Ao mesmo tempo, as esferas ditas civilizatória como o IPCC e as Convenções das Nações Unidas não estão sendo eficazes para convencer governos e pessoas a agirem frente a um, cada vez mais inegável, regime climático global crítico. Acadêmicos das humanidades penam em mostrar que a mutação climática se realiza de forma diferente e desigual em cada parte do planeta e as esquerdas não estão sendo eficientes em promover e alavancar uma alternativa ecossocialista como saída para a crise.
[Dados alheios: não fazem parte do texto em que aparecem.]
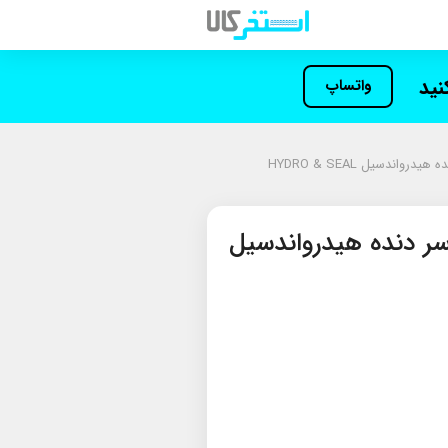
کنید
واتساپ
پی UPVC دو سر دنده هیدرواندسیل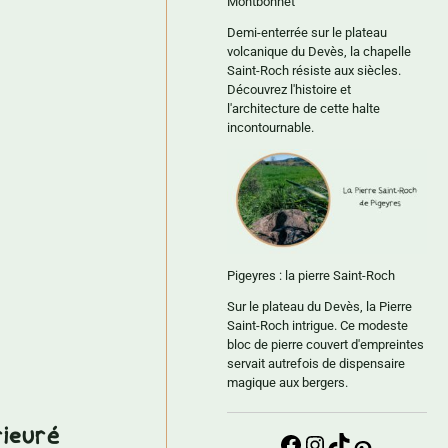
Montbonnet
Demi-enterrée sur le plateau
volcanique du Devès, la chapelle
Saint-Roch résiste aux siècles.
Découvrez l'histoire et
l'architecture de cette halte
incontournable.
Pigeyres : la pierre Saint-Roch
Sur le plateau du Devès, la Pierre
Saint-Roch intrigue. Ce modeste
bloc de pierre couvert d'empreintes
servait autrefois de dispensaire
magique aux bergers.
rieuré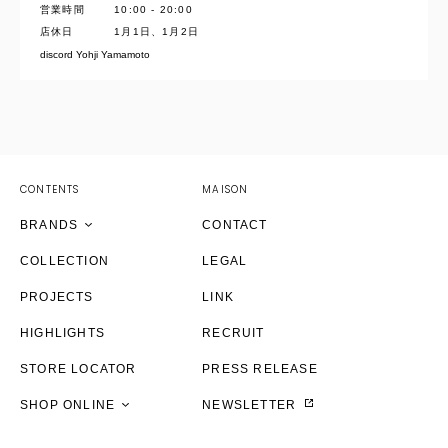
営業時間
10:00 - 20:00
YOHJI YAMAMOTO Inc.
店休日
1月1日、1月2日
discord Yohji Yamamoto
Yohji Yamamoto
GOTHIC YOHJI YAMAMOTO
Yohji Yamamoto by RIEFE
discord Yohji Yamamoto
YOHJI YAMAMOTO Inc.
CONTENTS
MAISON
Y's
Yohji Yamamoto
Yohji Yamamoto
Yohji Yamamoto
BRANDS
CONTACT
Y's for men
Y's
GOTHIC YOHJI YAMAMOTO
YOHJI YAMAMOTO Inc.
discord Yohji Yamamoto
COLLECTION
LEGAL
LIMI feu
LIMI feu
discord Yohji Yamamoto
Yohji Yamamoto
Y's
Yohji Yamamoto
PROJECTS
LINK
S'YTE
Ground Y
Y's
Y's
Y's for men
Y's
THE SHOP YOHJI YAMAMOTO
HIGHLIGHTS
RECRUIT
Ground Y
S'YTE
LIMI feu
discord Yohji Yamamoto
S’YTE
S'YTE
Yohji Yamamoto
STORE LOCATOR
PRESS RELEASE
THE SHOP YOHJI YAMAMOTO
THE SHOP YOHJI YAMAMOTO
Ground Y
S'YTE
Ground Y
Ground Y
Y's
SHOP ONLINE
NEWSLETTER
WILDSIDE YOHJI YAMAMOTO
WILDSIDE YOHJI YAMAMOTO
THE SHOP YOHJI YAMAMOTO
Ground Y
THE SHOP YOHJI YAMAMOTO
THE SHOP YOHJI YAMAMOTO
THE SHOP YOHJI YAMAMOTO
WILDSIDE YOHJI YAMAMOTO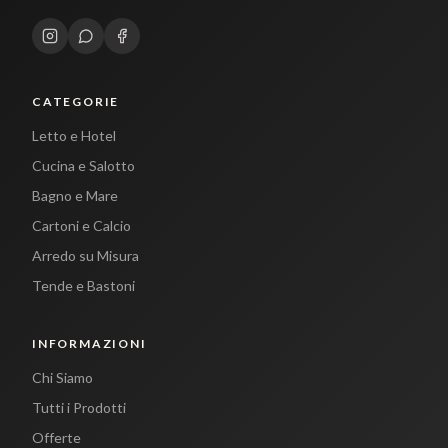
CATEGORIE
Letto e Hotel
Cucina e Salotto
Bagno e Mare
Cartoni e Calcio
Arredo su Misura
Tende e Bastoni
INFORMAZIONI
Chi Siamo
Tutti i Prodotti
Offerte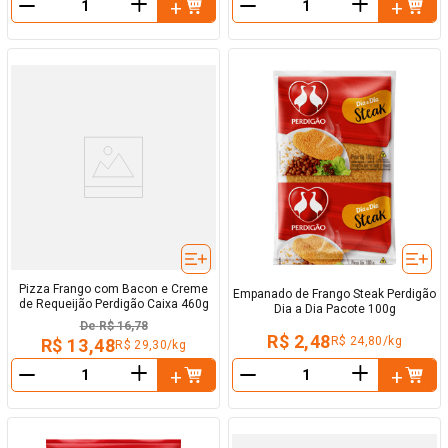
＋
＋
－
－
Pizza Frango com Bacon e Creme
Empanado de Frango Steak Perdigão
de Requeijão Perdigão Caixa 460g
Dia a Dia Pacote 100g
De
R$ 16,78
R$ 2,48
R$ 24,80/kg
R$ 13,48
R$ 29,30/kg
＋
＋
－
－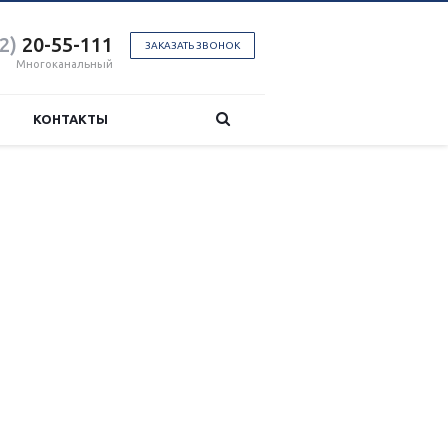
2)
20-55-111
ЗАКАЗАТЬ ЗВОНОК
Многоканальный
КОНТАКТЫ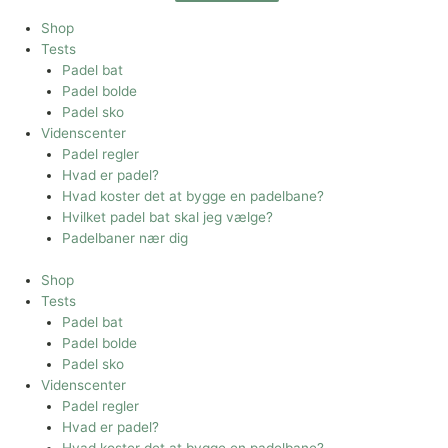
Shop
Tests
Padel bat
Padel bolde
Padel sko
Videnscenter
Padel regler
Hvad er padel?
Hvad koster det at bygge en padelbane?
Hvilket padel bat skal jeg vælge?
Padelbaner nær dig
Shop
Tests
Padel bat
Padel bolde
Padel sko
Videnscenter
Padel regler
Hvad er padel?
Hvad koster det at bygge en padelbane?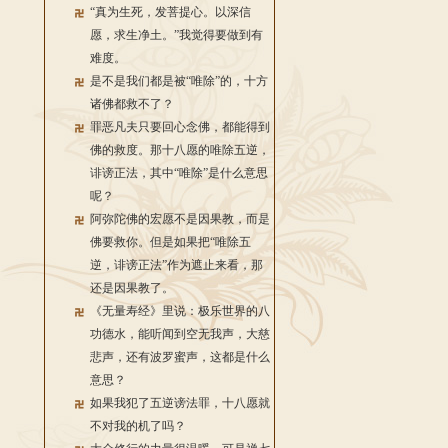
“真为生死，发菩提心。以深信
愿，求生净土。”我觉得要做到有
难度。
是不是我们都是被“唯除”的，十方
诸佛都救不了？
罪恶凡夫只要回心念佛，都能得到
佛的救度。那十八愿的唯除五逆，
诽谤正法，其中“唯除”是什么意思
呢？
阿弥陀佛的宏愿不是因果教，而是
佛要救你。但是如果把“唯除五
逆，诽谤正法”作为遮止来看，那
还是因果教了。
《无量寿经》里说：极乐世界的八
功德水，能听闻到空无我声，大慈
悲声，还有波罗蜜声，这都是什么
意思？
如果我犯了五逆谤法罪，十八愿就
不对我的机了吗？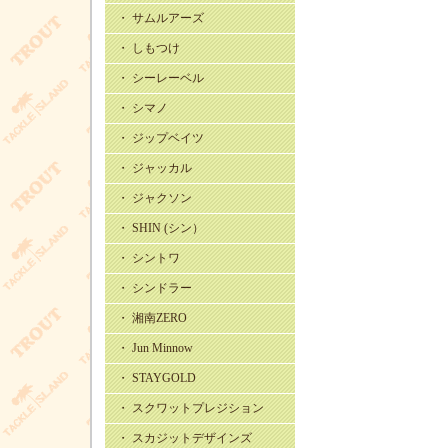
・ サムルアーズ
・ しもつけ
・ シーレーベル
・ シマノ
・ ジップベイツ
・ ジャッカル
・ ジャクソン
・ SHIN (シン）
・ シントワ
・ シンドラー
・ 湘南ZERO
・ Jun Minnow
・ STAYGOLD
・ スクワットプレジション
・ スカジットデザインズ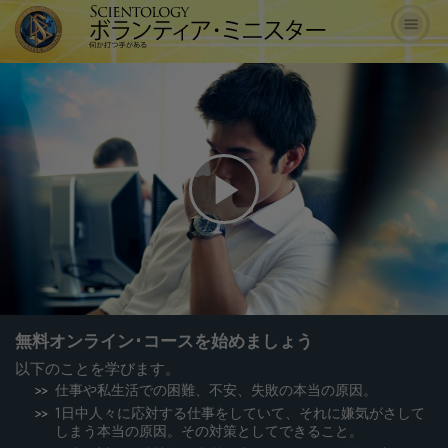
Play
Video
無料オンライン･コースを始めましょう
以下のことを学びます。
仕事や私生活での困難、不安、失敗の本当の原因。
1日中人々に応対する仕事をしていて、それに嫌気がさして
しまう本当の原因。その対策としてできること。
Para além dos sonhos autoritários e dos novos lucros de uma “economia de baixo carbono”, a linguagem hermética e tecnocrática dos cientistas e os acordos nunca cumpridos e quase sempre sabotados pelos governos de ocasião, como o Acordo de Paris, dificultam o agir coletivo para, como sabiamente escreveu Ailton Krenak, “adiar o fim do mundo” ou como nos ensina o xamã David Kopenawa Yanomami, impedirmos a “Queda do Céu”. Os “nossos responsáveis” parecem jogar dados viciados com nosso futuro. Irresponsabilidade é o nome do jogo que os de sempre sempre ganham. A incerteza é se o dado continuará sendo jogado e por quem.